Indonesia launched the E33G Remote Worker KITAS in April 2024, replacing the ad-hoc B211A extensions that nomads had been using for years. The new program is a proper one-year limited-stay permit for foreign remote workers, renewable up to five years, with a $60,000 annual income threshold and access to one of the most established nomad hubs in Southeast Asia — Bali, specifically Canggu and Ubud.
The trade-off compared to Thailand's DTV: higher income bar ($5,000/mo vs no income floor), local sponsor requirement, and narrower path (no sub-categories like Thailand's soft-power option). The advantages: faster processing than most EU options, genuinely low cost of living in Bali outside premium areas, and Indonesia's tax treatment that can exempt foreign income for nomad KITAS holders.
At a glance
- Minimum income: $60,000 annual ($5,000/month)
- Duration: 1 year, renewable annually up to 5 years total
- Processing time: 10–15 business days online
- Application fee: ~$150 (single); varies by processing tier
- Family allowed: Yes — spouse, unmarried partner, dependent children
- Path to PR / citizenship: None directly via E33G
- Tax residency trigger: 183 days in Indonesia
- Local sponsor required: Yes — typically a registered Indonesian visa agent
- Hub cities: Canggu, Ubud, Seminyak (all on Bali); Jakarta secondary
Why Indonesia over Thailand for Asian base?
The practical comparison is with Thailand's DTV. Where Indonesia wins:
- Bali's nomad community is the most established in Asia (since ~2015), with deeper infrastructure than Chiang Mai or Bangkok in some categories (specialty cafes, coworking density, wellness scene).

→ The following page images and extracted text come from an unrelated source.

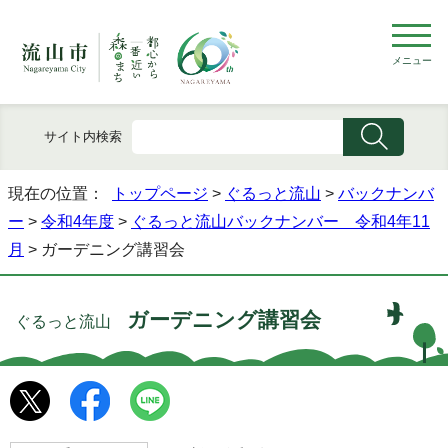
メニュー
サイト内検索
現在の位置：
トップページ
>
ぐるっと流山
>
バックナンバ
ー
>
令和4年度
>
ぐるっと流山バックナンバー 令和4年11
月
> ガーデニング講習会
ガーデニング講習会
ぐるっと流山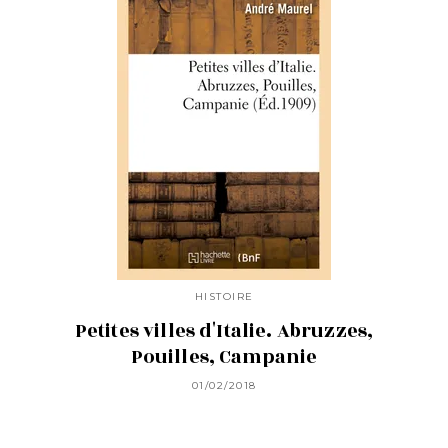
HISTOIRE
Petites villes d'Italie. Abruzzes,
Pouilles, Campanie
01/02/2018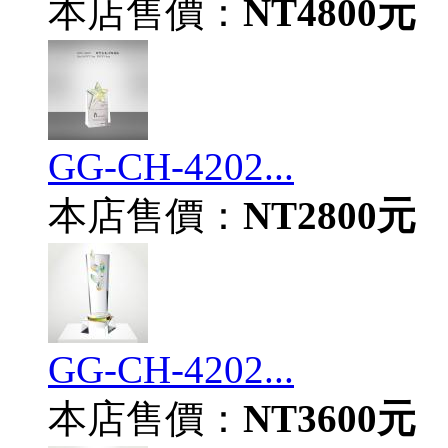
本店售價：
NT4800元
GG-CH-4202...
本店售價：
NT2800元
GG-CH-4202...
本店售價：
NT3600元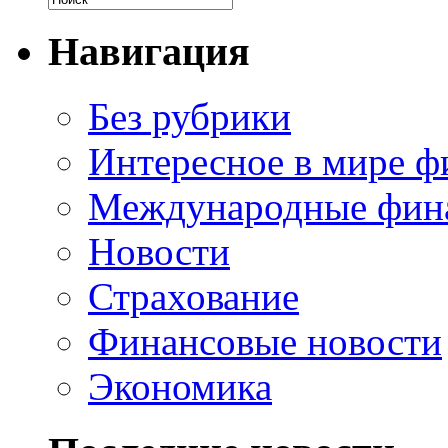
Навигация
Без рубрики
Интересное в мире ф
Международные фин
Новости
Страхование
Финансовые новости
Экономика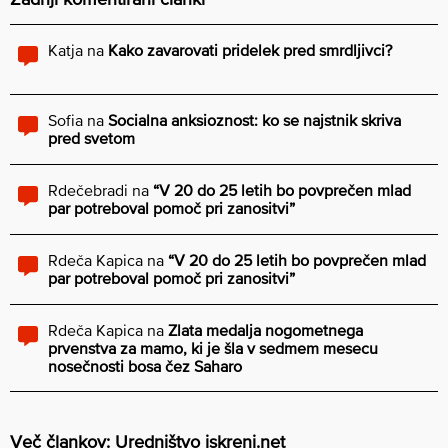
Katja
na
Kako zavarovati pridelek pred smrdljivci?
Sofia
na
Socialna anksioznost: ko se najstnik skriva
pred svetom
Rdečebradi
na
“V 20 do 25 letih bo povprečen mlad
par potreboval pomoč pri zanositvi”
Rdeča Kapica
na
“V 20 do 25 letih bo povprečen mlad
par potreboval pomoč pri zanositvi”
Rdeča Kapica
na
Zlata medalja nogometnega
prvenstva za mamo, ki je šla v sedmem mesecu
nosečnosti bosa čez Saharo
Več člankov: Uredništvo iskreni.net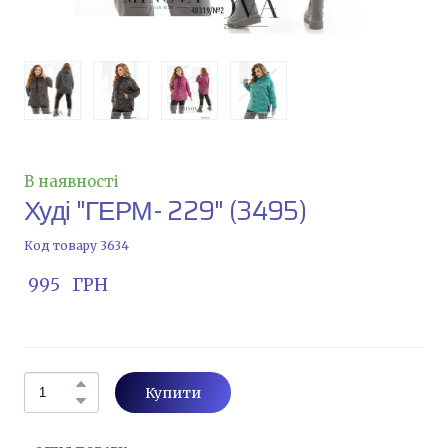
В наявності
Худі "ГЕРМ- 229"
(3495)
Код товару 3634
 995   ГРН
Купити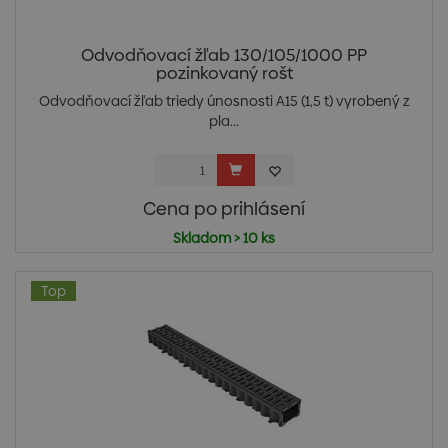
Odvodňovací žľab 130/105/1000 PP
pozinkovaný rošt
Odvodňovací žľab triedy únosnosti A15 (1,5 t) vyrobený z
pla...
Cena po prihlásení
Skladom > 10 ks
Top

- Family-friendlier lifestyle infrastructure (international schools, pediatric care).
- Tropical/beach access without the monsoon severity of peninsular Thailand.
Where Thailand wins: lower income floor (no income requirement, $14k savings alternative), simpler online application (no local sponsor), longer visa term (5 years multi-entry vs 1 year renewable).